You talk about the shame associated with aging and how that holds us back. Can you tell us where this shame comes from and how it impacts us?

It is shame and stigma that reinforce the status quo, that make us think that we are personally flawed and internally imposed shame and stigma is more damaging [than externally imposed shame]. We live in a society that worships speed and physical and cognitive perfection and it would be a far better world if it had a more diverse and inclusive and generous view of what it meant to be human.

In your TED talk, you say, “We can’t challenge bias unless we’re aware of it.” Some people might say things are fine, why do we need to change?
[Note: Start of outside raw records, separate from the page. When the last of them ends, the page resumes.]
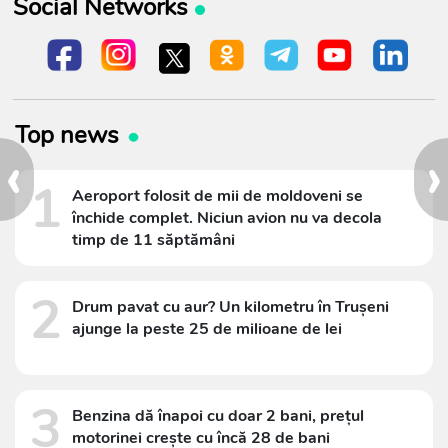
Social Networks
Top news
‹
›
1
Aeroport folosit de mii de moldoveni se
închide complet. Niciun avion nu va decola
timp de 11 săptămâni
2
Drum pavat cu aur? Un kilometru în Trușeni
ajunge la peste 25 de milioane de lei
3
Benzina dă înapoi cu doar 2 bani, prețul
motorinei crește cu încă 28 de bani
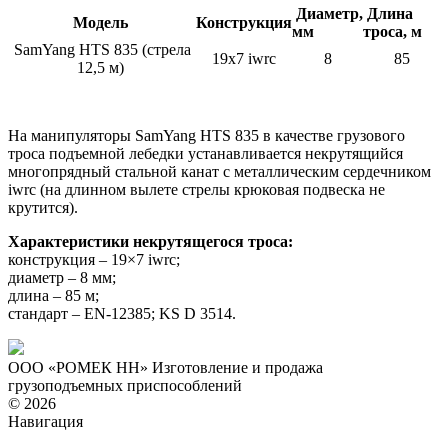
Диаметр,
Длина
Модель
Конструкция
мм
троса, м
SamYang HTS 835 (стрела
19х7 iwrc
8
85
12,5 м)
На манипуляторы SamYang HTS 835 в качестве грузового
троса подъемной лебедки устанавливается некрутящийся
многопрядный стальной канат с металлическим сердечником
iwrc (на длинном вылете стрелы крюковая подвеска не
крутится).
Характеристики некрутящегося троса:
конструкция – 19×7 iwrc;
диаметр – 8 мм;
длина – 85 м;
стандарт – EN-12385; KS D 3514.
ООО «РОМЕК НН»
Изготовление и продажа
грузоподъемных приспособлений
© 2026
Навигация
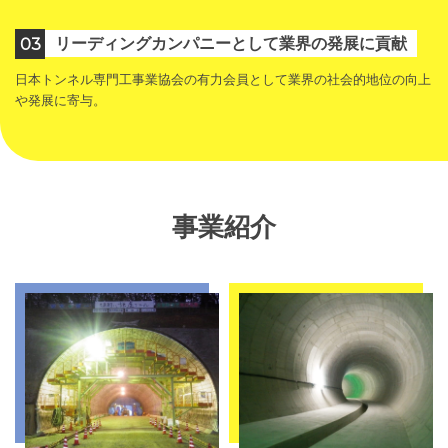
03
リーディングカンパニーとして業界の発展に貢献
日本トンネル専門工事業協会の有力会員として業界の社会的地位の向上
や発展に寄与。
事業紹介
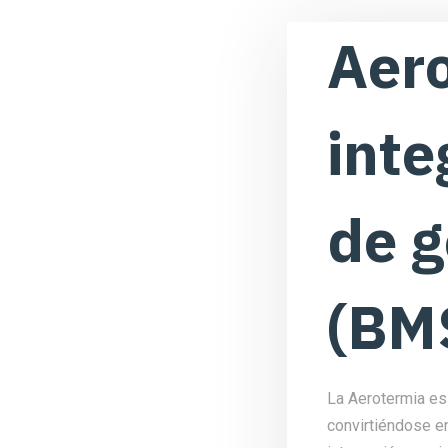
Aero
inte
de g
(BM
La Aerotermia es u
convirtiéndose en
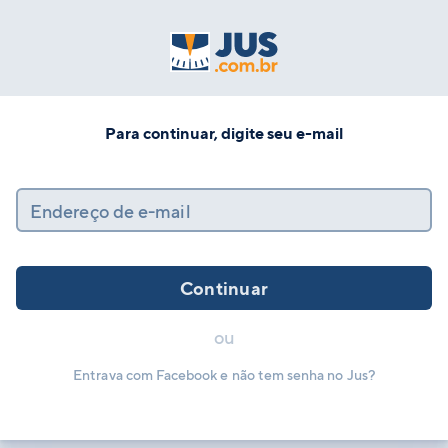
Para continuar, digite seu e-mail
Endereço de e-mail
Continuar
ou
Entrava com Facebook e não tem senha no Jus?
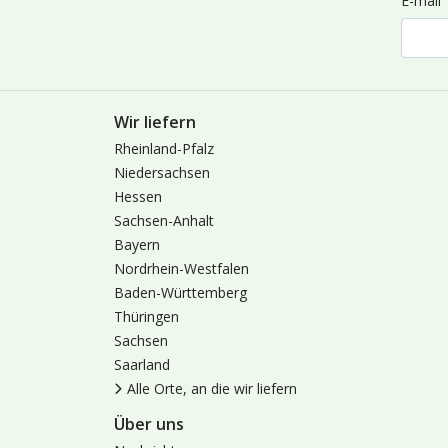
E-mail
Wir liefern
Rheinland-Pfalz
Niedersachsen
Hessen
Sachsen-Anhalt
Bayern
Nordrhein-Westfalen
Baden-Württemberg
Thüringen
Sachsen
Saarland
Alle Orte, an die wir liefern
Über uns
What would you say to them?

I would say, “White man, what are you doing only hanging out with white men.” [joking]. I would frame it in terms of equality and an equal shot at things. Do you see other people around you having access to the same salary and the same opportunities and the same education and the same food and the same leisure? If not, what obstacles do you see in their way? The longer I spend thinking about this the more important intersectionality is to me and the more I am coming to understand that it’s all one struggle. I would now contradict that slightly to say that age is not often on people’s radar and I would add to that sentence of do they have equality across x, y, and z, do they have it across the life course because we’re really talking about a world in which we age out of having value as a human being.

Can you walk us through how sexism makes aging harder for women?
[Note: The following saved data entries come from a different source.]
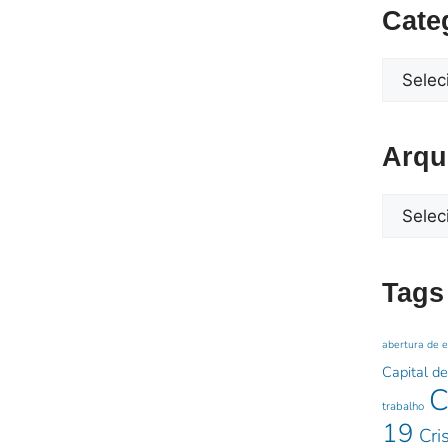
Cate
Arqu
Tags
abertura de 
Capital de
C
trabalho
19
Cri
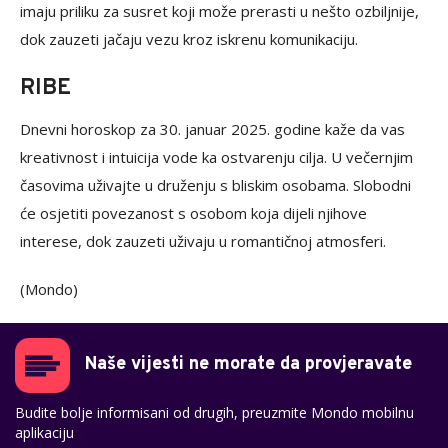
imaju priliku za susret koji može prerasti u nešto ozbiljnije,
dok zauzeti jačaju vezu kroz iskrenu komunikaciju.
RIBE
Dnevni horoskop za 30. januar 2025. godine kaže da vas
kreativnost i intuicija vode ka ostvarenju cilja. U večernjim
časovima uživajte u druženju s bliskim osobama. Slobodni
će osjetiti povezanost s osobom koja dijeli njihove
interese, dok zauzeti uživaju u romantičnoj atmosferi.
(Mondo)
Naše vijesti ne morate da provjeravate
Budite bolje informisani od drugih, preuzmite Mondo mobilnu
aplikaciju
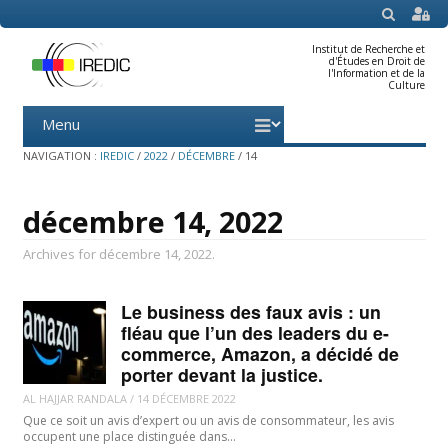
SEARCH
Institut de Recherche et
d'Études en Droit de
l'Information et de la
Culture
Menu
Skip
to
content
NAVIGATION :
IREDIC
/
2022
/
DÉCEMBRE
/
14
décembre 14, 2022
Archives for décembre 14, 2022.
Le business des faux avis : un
fléau que l’un des leaders du e-
commerce, Amazon, a décidé de
porter devant la justice.
AL HAJJAR RANDALA
/
14 DÉCEMBRE 2022
Que ce soit un avis d’expert ou un avis de consommateur, les avis
occupent une place distinguée dans…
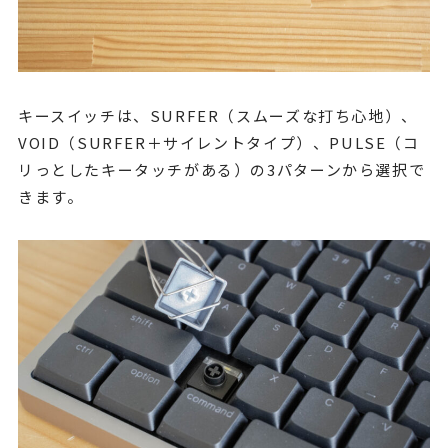
キースイッチは、SURFER（スムーズな打ち心地）、
VOID（SURFER＋サイレントタイプ）、PULSE（コ
リっとしたキータッチがある）の3パターンから選択で
きます。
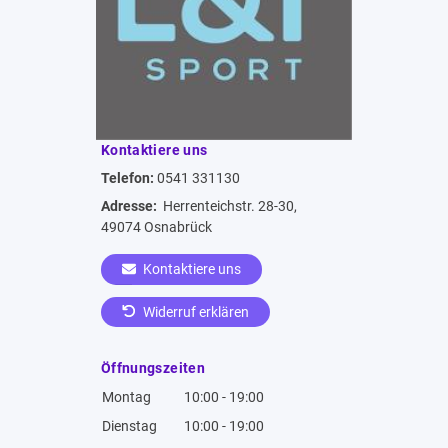
Kontaktiere uns
Telefon:
0541 331130
Adresse:
Herrenteichstr. 28-30,
49074 Osnabrück
Kontaktiere uns
Widerruf erklären
Öffnungszeiten
Montag
10:00 - 19:00
Dienstag
10:00 - 19:00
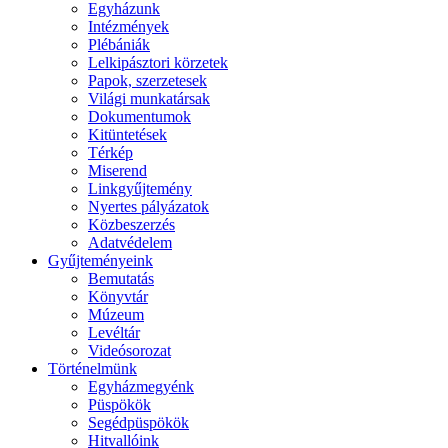
Egyházunk
Intézmények
Plébániák
Lelkipásztori körzetek
Papok, szerzetesek
Világi munkatársak
Dokumentumok
Kitüntetések
Térkép
Miserend
Linkgyűjtemény
Nyertes pályázatok
Közbeszerzés
Adatvédelem
Gyűjteményeink
Bemutatás
Könyvtár
Múzeum
Levéltár
Videósorozat
Történelmünk
Egyházmegyénk
Püspökök
Segédpüspökök
Hitvallóink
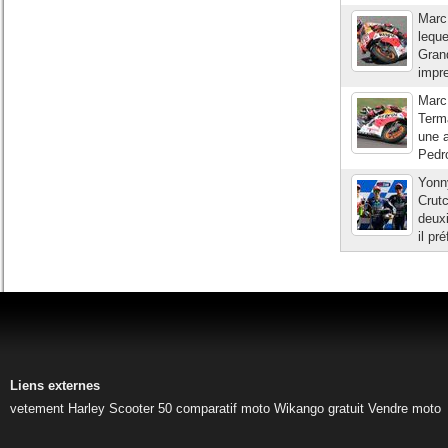
Marc 
leque
Grand
impre
Marc 
Terma
une a
Pedro
Yonny
Crutc
deuxi
il pr
Liens externes
vetement Harley
Scooter 50
comparatif moto
Wikango gratuit
Vendre moto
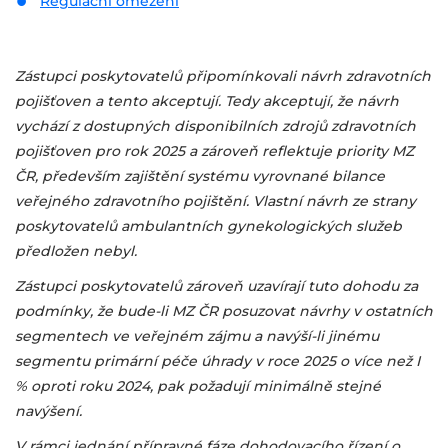
Regulační omezení
Zástupci poskytovatelů připomínkovali návrh zdravotních
pojišťoven a tento akceptují. Tedy akceptují, že návrh
vychází z dostupných disponibilních zdrojů zdravotních
pojišťoven pro rok 2025 a zároveň reflektuje priority MZ
ČR, především zajištění systému vyrovnané bilance
veřejného zdravotního pojištění. Vlastní návrh ze strany
poskytovatelů ambulantních gynekologických služeb
předložen nebyl.
Zástupci poskytovatelů zároveň uzavírají tuto dohodu za
podmínky, že bude-li MZ ČR posuzovat návrhy v ostatních
segmentech ve veřejném zájmu a navýší-li jinému
segmentu primární péče úhrady v roce 2025 o více než I
% oproti roku 2024, pak požadují minimálně stejné
navýšení.
V rámci jednání přípravné fáze dohodovacího řízení o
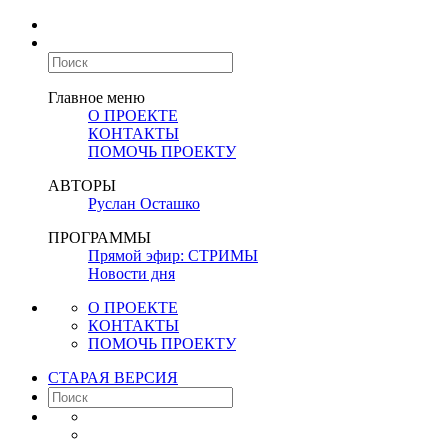
Главное меню
О ПРОЕКТЕ
КОНТАКТЫ
ПОМОЧЬ ПРОЕКТУ
АВТОРЫ
Руслан Осташко
ПРОГРАММЫ
Прямой эфир: СТРИМЫ
Новости дня
О ПРОЕКТЕ
КОНТАКТЫ
ПОМОЧЬ ПРОЕКТУ
СТАРАЯ ВЕРСИЯ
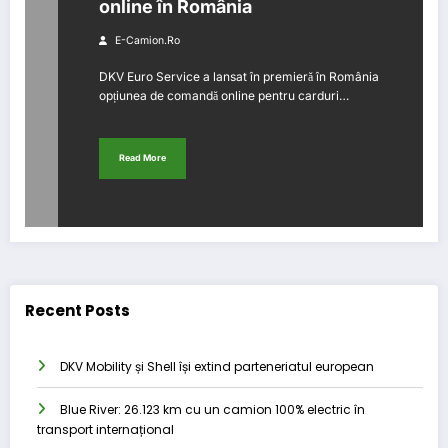
online în România
E-Camion.ro
DKV Euro Service a lansat în premieră în România
opțiunea de comandă online pentru carduri…
Read More
Recent Posts
DKV Mobility și Shell își extind parteneriatul european
Blue River: 26.123 km cu un camion 100% electric în
transport internațional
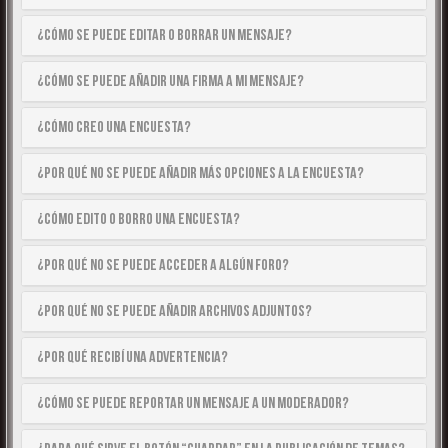
¿Cómo se puede editar o borrar un mensaje?
¿Cómo se puede añadir una firma a mi mensaje?
¿Cómo creo una encuesta?
¿Por qué no se puede añadir más opciones a la encuesta?
¿Cómo edito o borro una encuesta?
¿Por qué no se puede acceder a algún foro?
¿Por qué no se puede añadir archivos adjuntos?
¿Por qué recibí una advertencia?
¿Cómo se puede reportar un mensaje a un moderador?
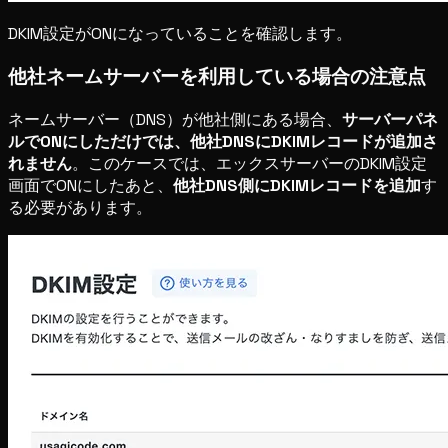
DKIM設定がONになっていることを確認します。
他社ネームサーバーを利用している場合の注意点
ネームサーバー（DNS）が他社側にある場合、
サーバーパネ
ルでONにしただけでは、他社DNSにDKIMレコードが追加さ
れません
。このケースでは、エックスサーバーのDKIM設定
画面でONにしたあと、
他社DNS側にDKIMレコードを追加
す
る必要があります。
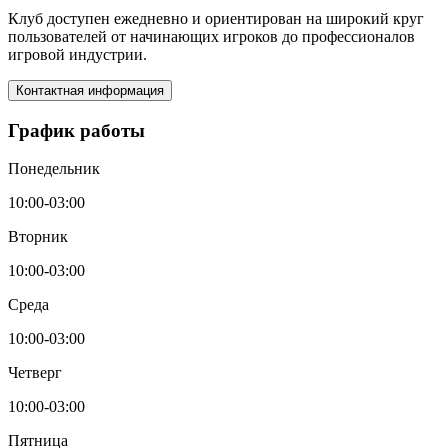
Клуб доступен ежедневно и ориентирован на широкий круг
пользователей от начинающих игроков до профессионалов
игровой индустрии.
Контактная информация
График работы
Понедельник
10:00-03:00
Вторник
10:00-03:00
Среда
10:00-03:00
Четверг
10:00-03:00
Пятница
It’s not having a vagina that makes life harder for women, it’s sexism. It’s not loving a man that makes life harder for gay guys, it’s homophobia. That’s back to the social context and cultural context in which we age that makes it so damn hard. Ageing is harder for women because it goes hand in hand with sexism. All forms of discrimination compound and reinforce each other. Women are judged more harshly for our appearance. Susan Sontag called it the double standard of ageing, that ageing enhances men and devalues women. And we reinforce that double standard when we compete to look young. I even learned recently that economists have a name for it and it’s called the attractiveness penalty in the way that it plays out in the workforce. Plus, there are many ways in which women are disadvantaged in the workforce almost before age comes into it. Employers stop investing in women’s careers 10 years before they stop investing in men’s. The rates start to diverge for men and women at age 32. Not because you’re ugly yet– that’s the good news, you’re not ugly yet [joking]–but you might be fertile. Around the world for the most part we don’t conduct [health research] on older people just because they’re not young anymore but it really falls off on women. It’s very hard to find health data on women over age 55 because we cease to be reproductively useful. So that’s another way that ageism and sexism converge.
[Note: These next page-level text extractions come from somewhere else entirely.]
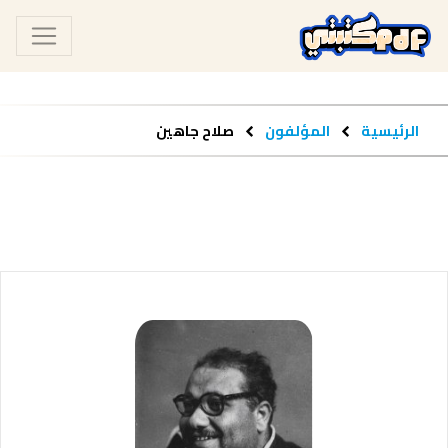
الرئيسية
المؤلفون
صلاح جاهين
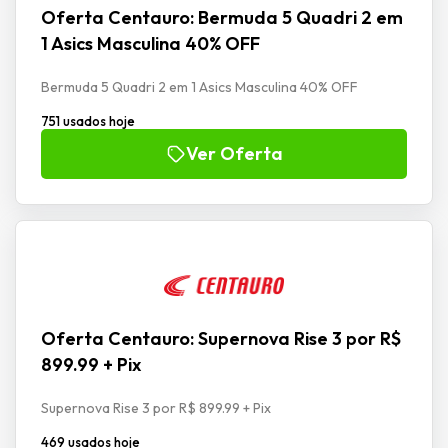
Oferta Centauro: Bermuda 5 Quadri 2 em
1 Asics Masculina 40% OFF
Bermuda 5 Quadri 2 em 1 Asics Masculina 40% OFF
751 usados hoje
Ver Oferta
Oferta Centauro: Supernova Rise 3 por R$
899.99 + Pix
Supernova Rise 3 por R$ 899.99 + Pix
469 usados hoje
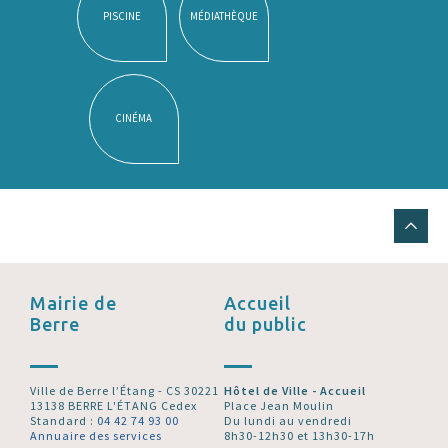
PISCINE
MÉDIATHÈQUE
CINÉMA
Mairie de
Accueil
Berre
du public
Ville de Berre l’Étang - CS 30221
Hôtel de Ville - Accueil
13138 BERRE L'ÉTANG Cedex
Place Jean Moulin
Standard :
04 42 74 93 00
Du lundi au vendredi
Annuaire des services
8h30-12h30 et 13h30-17h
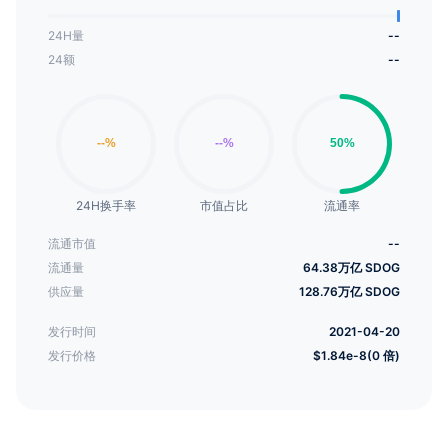
24H量
--
24额
--
24H换手率
市值占比
流通率
流通市值
--
流通量
64.38万亿 SDOG
供应量
128.76万亿 SDOG
发行时间
2021-04-20
发行价格
$1.84e-8(0 倍)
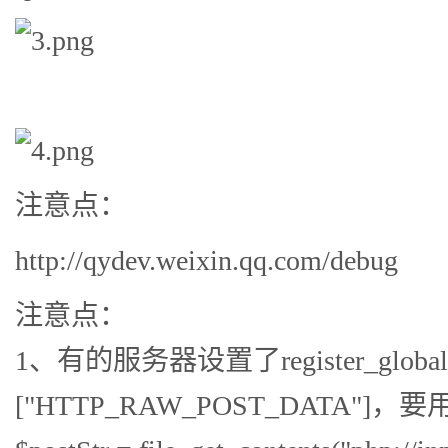
注意点：
http://qydev.weixin.qq.com/debug
注意点：
1、有的服务器设置了register_glo
["HTTP_RAW_POST_DATA"]，要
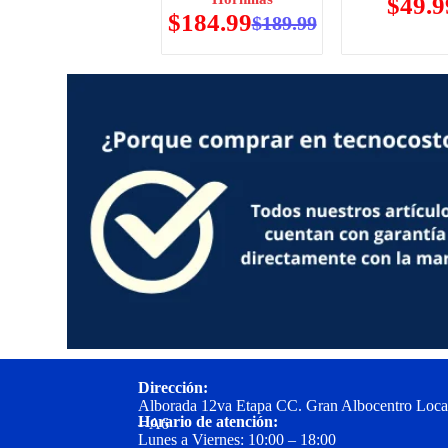
$
49.9
$
184.99
$
189.99
Dirección:
Alborada 12va Etapa CC. Gran Albocentro Loca
Horario de atención:
– A6
Lunes a Viernes: 10:00 – 18:00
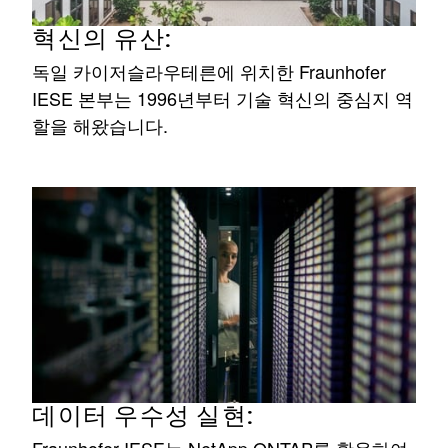
혁신의 유산:
독일 카이저슬라우테른에 위치한 Fraunhofer
IESE 본부는 1996년부터 기술 혁신의 중심지 역
할을 해왔습니다.
데이터 우수성 실현:
Fraunhofer IESE는 NetApp ONTAP를 활용하여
What are some of the biggest myths about ageing that need to be dispelled?

The bedrock of all prejudice is stereotyping—the notion that all members of a group are the same—and of course all stereotypes are wrong. But they’re especially absurd when it comes to ageing because each of us ages at different rates physically, cognitively and socially. So, the longer we live the more different we become. This idea that older [people] belong to a homogenous group is absurd and even more inaccurate than any other stereotype.

Do you have any thoughts on a correlation between elder abuse and ageism?

A culture that doesn’t value older people doesn’t value programs that assist them. We talk about child abuse all the time, giant headlines as there should be, [and] we talk about domestic abuse, but when’s the last time you had a conversation about elder abuse. Another problem is that a lot of older people are ashamed to ask for help and think they may not deserve it and that is

internalized ageism. It is shocking that a society would feel that its older members are less deserving of the same basic protections that younger people get.

What can we do as women and girls to combat ageism globally?

Counterintuitively the first step is to look for ways in which you are ageist instead of for evidence that you’re not. Once you start to look at your own attitude towards age and ageing, the language you use, the judgements you make, think about where they come from and what purpose they serve. Once you start to see ageism in the culture where it is ubiquitous, it’s liberating. That’s when we start to see that it is a function of society and not just our doing. And I think for women a useful analogy is the body acceptance movement. Who wants you to think you’re fat? Weight Watchers. Who wants you to think you’re ugly? The billion-dollar cosmetics industry. So, analogously, I just learned this fantastic phrase [cognitive liberation] from a sociologist. [It’s] not being aware of a stigma, [then becoming] aware of it but thinking that’s just the way it is, [then] realizing that it is unjust [and finally] realizing we can come together and do something about it. So let’s make a movement ladies.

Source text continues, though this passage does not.